Failed (overheated?) X2 Mini Mill

I replace the with better one try Amazon or eBay.
Even fix the broad you have it still a week

Dave
Hi all,

I screwed this thing up the other day and thought I fixed it, but evidently haven't. It's the Harbor Freight version (44991) with the regular cylindrical black motor.

I tried to hog too much steel a couple days ago, which caused what I thought was some sort of overheating protection. The machine was dead, but still getting power (good fuse, power light and exhaust fan active). I tried to let it cool a while, which didn't help, so I pulled the PCB from the rear box to check it (not quite as easy as it sounds). Nothing showed any obvious failure or signs of heat, and the solder joints looked OK. There was a forum post where someone had the main bridge rectifier fail, so I checked that and was getting no continuity (in circuit) on diode checks. I put in a beefier heatsinked one, but somehow the original read OK after I got it out (possibly poor probe contact when I checked it -my fault).

Anyway, all was well. It powered back up and I figured maybe that was it. I did a couple light tasks on it afterward, and went back to my steel dovetails tonight. After a couple decent cuts, it dies again. I wait a while and it still won't start. I give it a light Fonzarelli bump on the side of the control box and it starts, so I'm figuring maybe there's a bad connection I can look for later. I now think that brief rebirth was just coincidence, as it died again during the next couple cuts. No tapping in, or outside the two boxes changed anything, and the connections look solid. Unfortunately, I even pushed the new rectifier's heatsink into the nearby inductor and popped some sparks, so I'm hoping I didn't break anything new.

Any idea what this might be? The stalls and shutoff are clearly happening on strain, and seems likely to have started after that initial overload cut. It also has reached a point where nothing is even warm anymore, and I've popped the top off the motor and looked around, and don't see signs or smells of burning. During the brief times that it was running again, it seemed fine.

Sorry for all the text and any help is appreciated.

Thanks!

PS- I'm guessing that small red LED on the power board is supposed to be lit?
0
 
Hey Mark,

I probably won't know for (hopefully) a couple days when the parts show up. It's a prime suspect though as it was definitely burned through when I got it out. It's back on there now (minus a couple pieces of a millihenry :chunky: ). Wish I could have put something a little heavier on there knowing that the original is barely up for the task.
 
Dave,

Do you mean with a better board or better version of that choke? I was thinking a little while ago how nice it would be if some generous nerd amongst us redesigned a nicer board and had the files up for DIY.
 
I suspect that the loose choke wire was the culprit and that your board probably works now.

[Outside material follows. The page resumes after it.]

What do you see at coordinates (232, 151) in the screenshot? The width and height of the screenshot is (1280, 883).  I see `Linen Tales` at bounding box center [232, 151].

I would STRONGLY suggest that you put the new parts aside as spares unless you really have a compelling reason to change them all out. You can only make things more complicated for yourself.
The operating phrase here is "do the minimum to get it back on the air"
Mark
 
Mark,

I would repopulate the board, but with all the warnings I saw about how fragile a couple of them were, I'd feel like they were compromised parts. The opto's in particular were a pain to desolder and were said to be highly susceptible to overheating. I was careful to protect the board and surrounding parts during removal, but didn't care much about anything I figured was getting replaced.

Take Care
 
Dave,

Do you mean with a better board or better version of that choke? I was thinking a little while ago how nice it would be if some generous nerd amongst us redesigned a nicer board and had the files up for DIY.
A new controller that is heave duty so does not go out

Dave

Sent from my SAMSUNG-SM-J320A using Tapatalk
 
It's back!!

Looks to be doing fine with the new stuff (knock on wood). I have no idea what that torque trimmer was at before, so I'll be going to look up info on how to set it later. I don't think I messed with the speed one, but I've got a cheap handheld tachometer, so I may try to calibrate the machine to my belt drive pulleys while I'm in there.

Lesson to anybody that burns one of these up- Look up under that coil before you extract anything else (wish I had). For what it's worth, the coil measured as 14mH after unrolling one winding for repair. The pins are about 16mm spacing, and the wire is 0.8mm or something in diameter (maybe 20ga). Not sure what the original specs are, as the schematics I saw simply label it as "L" with no value. This is the FC350BJ/110V board with the integrated digital circuit.

Take Care
 
Congratulations on getting it fixed!